YOUR ASSIGNMENT
Repeat the lines from the line with "のグラフが特定のデータ変数を表しているかを区別するために、Pl" to the line with "Openingstijden" in the listing below, keeping both end lines and adding nothing.

STORED DATA
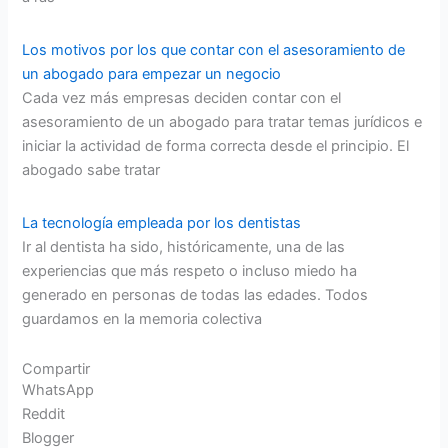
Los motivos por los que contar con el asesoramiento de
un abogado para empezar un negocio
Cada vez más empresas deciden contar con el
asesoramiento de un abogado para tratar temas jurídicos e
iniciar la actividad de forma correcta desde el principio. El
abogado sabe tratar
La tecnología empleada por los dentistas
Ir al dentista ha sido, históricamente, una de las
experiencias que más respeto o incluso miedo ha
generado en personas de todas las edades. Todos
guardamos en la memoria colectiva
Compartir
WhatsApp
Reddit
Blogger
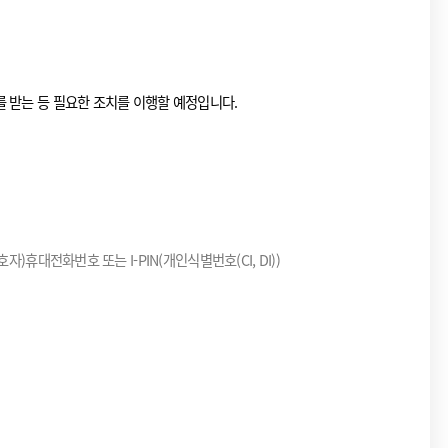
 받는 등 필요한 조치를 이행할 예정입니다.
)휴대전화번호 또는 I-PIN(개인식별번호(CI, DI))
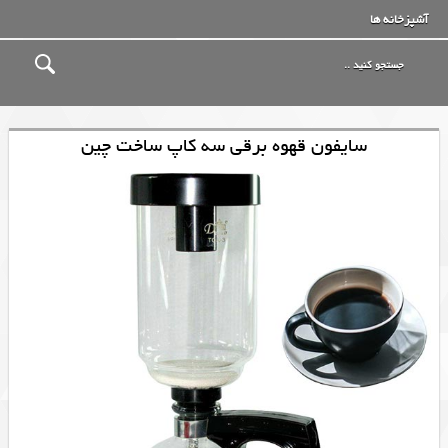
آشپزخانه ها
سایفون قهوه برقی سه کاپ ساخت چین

--

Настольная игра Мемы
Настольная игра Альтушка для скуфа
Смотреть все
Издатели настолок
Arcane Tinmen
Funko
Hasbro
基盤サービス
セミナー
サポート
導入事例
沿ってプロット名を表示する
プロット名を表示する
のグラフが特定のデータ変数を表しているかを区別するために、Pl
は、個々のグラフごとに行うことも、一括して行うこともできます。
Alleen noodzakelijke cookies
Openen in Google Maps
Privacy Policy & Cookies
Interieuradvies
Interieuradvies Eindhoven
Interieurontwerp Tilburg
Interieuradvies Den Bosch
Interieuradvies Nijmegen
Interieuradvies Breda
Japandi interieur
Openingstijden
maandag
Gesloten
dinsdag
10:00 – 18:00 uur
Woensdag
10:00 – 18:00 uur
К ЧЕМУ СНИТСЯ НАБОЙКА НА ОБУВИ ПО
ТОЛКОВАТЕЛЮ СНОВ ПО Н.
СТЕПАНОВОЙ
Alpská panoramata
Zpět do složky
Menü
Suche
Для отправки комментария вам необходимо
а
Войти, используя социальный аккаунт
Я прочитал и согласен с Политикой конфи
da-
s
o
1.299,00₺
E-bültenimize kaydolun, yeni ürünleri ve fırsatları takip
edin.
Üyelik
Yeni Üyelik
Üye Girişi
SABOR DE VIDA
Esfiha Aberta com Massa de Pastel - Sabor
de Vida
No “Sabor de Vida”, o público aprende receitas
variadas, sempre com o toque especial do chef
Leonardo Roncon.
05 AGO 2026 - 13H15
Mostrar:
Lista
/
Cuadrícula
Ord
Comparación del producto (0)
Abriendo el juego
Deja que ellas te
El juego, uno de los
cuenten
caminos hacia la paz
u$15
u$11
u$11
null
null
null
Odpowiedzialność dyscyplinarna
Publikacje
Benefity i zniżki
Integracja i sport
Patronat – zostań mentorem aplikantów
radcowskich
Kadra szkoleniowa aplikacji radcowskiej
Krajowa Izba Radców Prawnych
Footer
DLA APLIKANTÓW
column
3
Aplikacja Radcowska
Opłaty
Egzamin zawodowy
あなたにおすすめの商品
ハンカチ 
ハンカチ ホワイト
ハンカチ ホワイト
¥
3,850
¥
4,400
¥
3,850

* * *

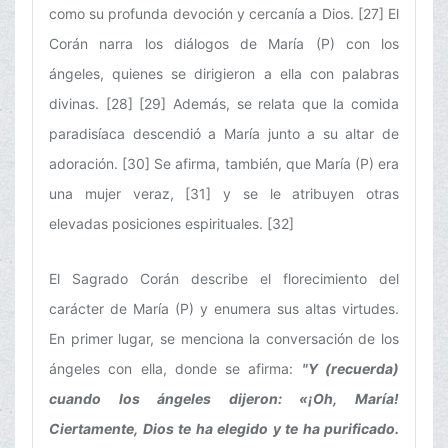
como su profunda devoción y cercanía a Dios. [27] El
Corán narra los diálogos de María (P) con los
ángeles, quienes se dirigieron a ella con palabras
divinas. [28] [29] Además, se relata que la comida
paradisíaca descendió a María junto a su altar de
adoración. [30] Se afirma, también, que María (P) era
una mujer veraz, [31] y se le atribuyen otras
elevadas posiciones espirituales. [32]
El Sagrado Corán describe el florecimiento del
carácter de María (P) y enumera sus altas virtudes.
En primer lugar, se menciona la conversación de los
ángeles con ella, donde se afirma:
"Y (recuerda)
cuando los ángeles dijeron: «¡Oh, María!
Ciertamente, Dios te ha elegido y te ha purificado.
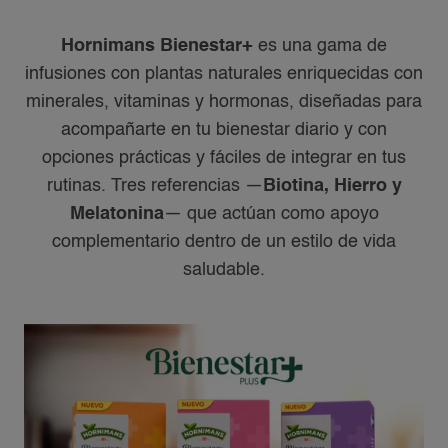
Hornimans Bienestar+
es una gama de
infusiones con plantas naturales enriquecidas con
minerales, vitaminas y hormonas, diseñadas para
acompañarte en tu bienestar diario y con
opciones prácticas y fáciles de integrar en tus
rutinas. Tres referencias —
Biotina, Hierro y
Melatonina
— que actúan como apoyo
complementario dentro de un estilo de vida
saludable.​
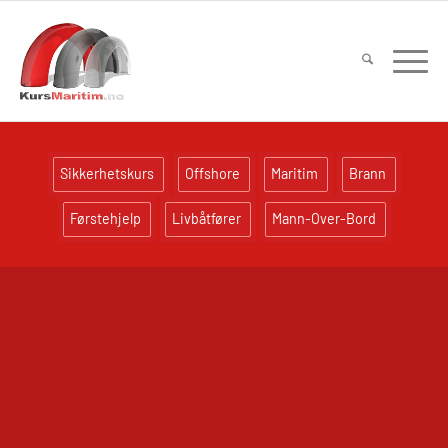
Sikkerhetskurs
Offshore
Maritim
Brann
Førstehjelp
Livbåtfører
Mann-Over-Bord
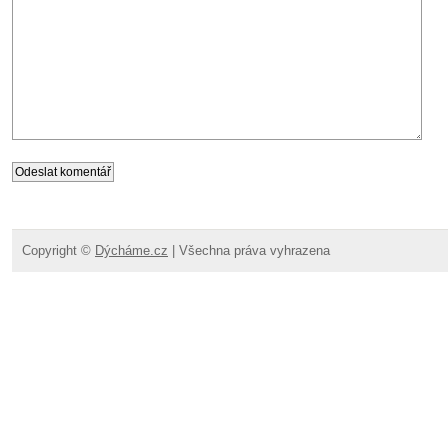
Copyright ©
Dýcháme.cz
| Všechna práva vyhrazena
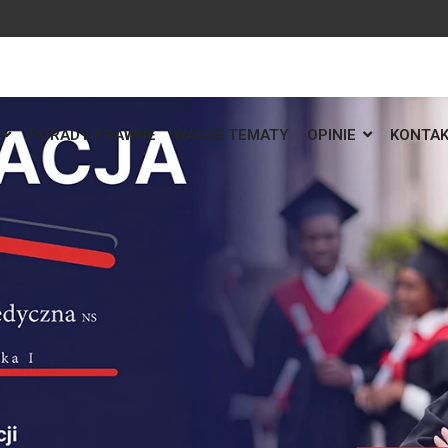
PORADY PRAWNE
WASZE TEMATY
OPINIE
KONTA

EXERCISE ANSWER
のグラフが特定のデータ変数を表しているかを区別するために、Pl
は、個々のグラフごとに行うことも、一括して行うこともできます。
Alleen noodzakelijke cookies
Openen in Google Maps
Privacy Policy & Cookies
Interieuradvies
Interieuradvies Eindhoven
Interieurontwerp Tilburg
Interieuradvies Den Bosch
Interieuradvies Nijmegen
Interieuradvies Breda
Japandi interieur
Openingstijden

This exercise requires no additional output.